# Irish channels with old Sky box



## Firefly

I used to be a Sky customer before switching to UPC (primarily for their broadband and tv package). Picking up on the Saorview thread I plugged my old Sky+ box into the TV last night and I can get the BBC and other channels fine. The Irish channels weren't availabe though...what's the best way of getting these without signing up to Sky? Is an arial required or is is Saorview?
Thanks,
Firefly.


----------



## SparkRite

Firefly said:


> I used to be a Sky customer before switching to UPC (primarily for their broadband and tv package). Picking up on the Saorview thread I plugged my old Sky+ box into the TV last night and I can get the BBC and other channels fine. The Irish channels weren't availabe though...what's the best way of getting these without signing up to Sky? Is an arial required or is is Saorview?
> Thanks,
> Firefly.



You will NOT get them on a Sky box without a subscription.
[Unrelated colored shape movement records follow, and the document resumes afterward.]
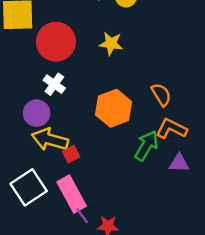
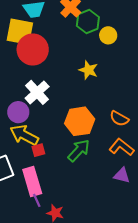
red circle: (56, 42) -> (33, 50), moved
white cross: (54, 84) -> (37, 92), size x1.4
orange semicircle: (161, 95) -> (119, 119), turned 138
green arrow: (146, 146) -> (79, 150), moved

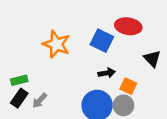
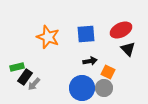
red ellipse: (128, 26) -> (121, 30), moved, turned -35
blue square: (102, 41) -> (86, 34), turned -30
black rectangle: (19, 98) -> (25, 77), moved

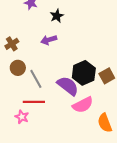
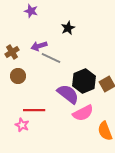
black star: (57, 16) -> (68, 28), moved
purple arrow: (49, 40) -> (39, 46), moved
gray line: (36, 79) -> (51, 58), moved, turned -36

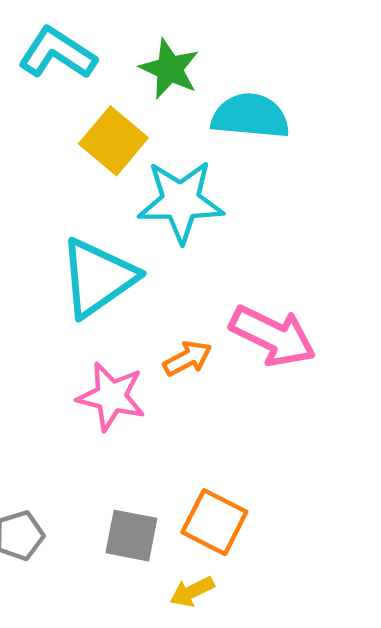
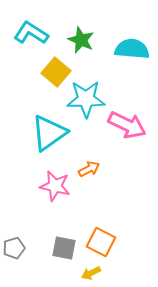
cyan semicircle: (250, 116) -> (132, 49), moved
pink arrow: (273, 336) -> (127, 125), moved

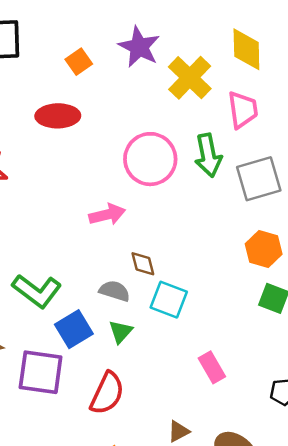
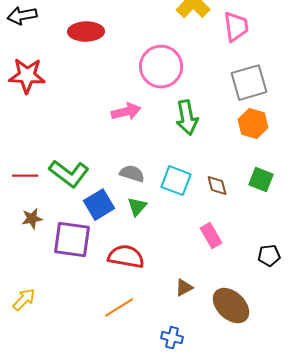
green arrow: (208, 155) -> (187, 118), moved
orange hexagon: (264, 249) -> (253, 124), moved
brown diamond: (143, 264) -> (217, 186), moved
red semicircle: (107, 393) -> (126, 257), turned -105

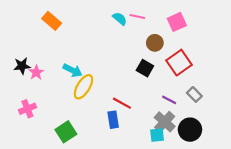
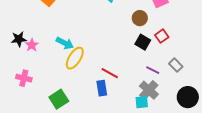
red square: (179, 63) -> (162, 36), size x0.6
black square: (145, 68) -> (143, 42), moved
pink cross: (27, 109) -> (24, 78), turned 35
black circle: (190, 130) -> (188, 97), moved

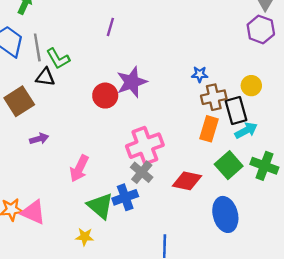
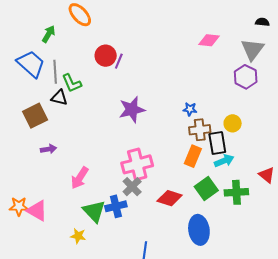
red circle: (105, 96) -> (106, 56), moved
green cross: (264, 166) -> (236, 192), turned -30

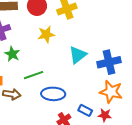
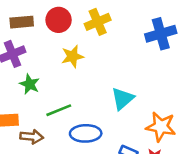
cyan triangle: (78, 55) -> (123, 99), moved
blue cross: (109, 62) -> (161, 34), moved

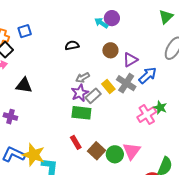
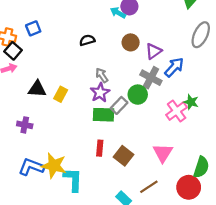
gray arrow: (83, 78) -> (102, 75), turned 88
yellow rectangle: (108, 87) -> (61, 94), moved, turned 72
gray rectangle: (93, 96) -> (119, 105), moved
red rectangle: (76, 142) -> (100, 148), turned 40
green circle: (115, 154) -> (138, 95), moved

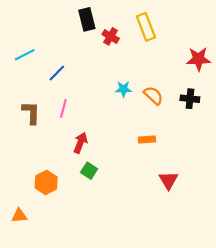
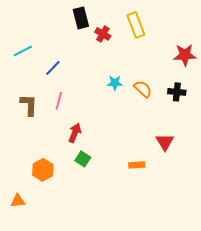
orange rectangle: (147, 139) -> (137, 165), moved
red triangle: (168, 180) -> (165, 142), moved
A Saorview stb (set top box) requires an aerial and/or a cable feed.

As you have UPC you can get all the Irish channels from them and until end of 2012 (approx) without an Mpeg4 decoder ie. an analogue TV will suffice.
Thereafter you will need a STB or a television with a Mpeg4 tuner/decoder inbuilt.


----------



## Firefly

SparkRite said:


> You will NOT get them on a Sky box without a subscription.
> 
> A Saorview stb (set top box) requires an aerial and/or a cable feed.
> 
> As you have UPC you can get all the Irish channels from them and until end of 2012 (approx) without an Mpeg4 decoder ie. an analogue TV will suffice.
> Thereafter you will need a STB or a television with a Mpeg4 tuner/decoder inbuilt.



Sorry, I'm not being very clear...say I cancel my UPC subscription. How do I get the Irish channels then with only my Sky+ box? Do I need an arial? Thanks,F


----------



## SparkRite

As I said you CANNOT get them on any Sky box without a subscription! They are NOT FTA (free to air) and neither or they FTV (free to view) on the sky satellite system (Astra).

So when they go digital only, as I said you will have to get an STB or a television with a Mpeg4 tuner/decoder inbuilt, both of which will need an aerial or cable feed.


----------



## Firefly

SparkRite said:


> As I said you CANNOT get them on any Sky box without a subscription! They are NOT FTA (free to air) and neither or that FTV (free to view) on the sky satellite system (Astra).
> 
> So when they go digital only then as I said you will have to get an STB or a television with a Mpeg4 tuner/decoder inbuilt, both of which will need an aerial and/or cable feed.



How do I get the Irish channels (without a Sky subscription) before they go digital? I presume this is via a standard aerial?


----------



## jpd

tune your television to them,


----------



## Firefly

jpd said:


> tune your television to them,



I tried that last night but no joy...I'll try it again


----------



## Eithneangela

You have to have an aerial to get the terrestrial stations (RTE1, RTE2, TV3, TG4).  We got one put into the attic, works fine, and we use our old SKY boxes (multi-room) to get all of the channels that are available via FREESAT.  If you google FREESAT, it will give you a list of the channels and you can easily tune them in on the old SKY boxes.


----------



## Firefly

Thanks for that. Just googled the channel listing...some super channels alright such as "Revelation TV"!!


----------



## Brouhahaha

You have the free-to-air channels through your old sky box. 

To get the Irish channels, as said, you need an aerial. If you have one and it's connected to your TV you should be able to tune the normal analogue versions of these channels in on your TV. 

You could also buy a Saorview set top box (about €100, prices will fall later) and use this with your aeriel connection to receive the digital versions of the channels. You will need to do this anyway soon as the analogue versions are being turned off in 2012.

Both your old sky box and the Saorview box require no subscriptions.


----------



## Firefly

Brouhahaha said:


> You have the free-to-air channels through your old sky box.
> 
> To get the Irish channels, as said, you need an aerial. If you have one and it's connected to your TV you should be able to tune the normal analogue versions of these channels in on your TV.
> 
> You could also buy a Saorview set top box (about €100, prices will fall later) and use this with your aeriel connection to receive the digital versions of the channels. You will need to do this anyway soon as the analogue versions are being turned off in 2012.
> 
> Both your old sky box and the Saorview box require no subscriptions.




Thanks for that seems the way to go. Now to arrange live pause and recording for free!


----------



## SparkRite

Firefly said:


> How do I get the Irish channels (without a Sky subscription) before they go digital? I presume this is via a standard aerial?



Yes, thats correct, if you're lucky "rabbits ears" may suffice, just as people have done for the last 50 years since RTE started broadcasting in 1961.


----------



## Ceist Beag

Firefly said:


> Thanks for that seems the way to go. Now to arrange live pause and recording for free!



A decent dvd recorder will let you do this.


----------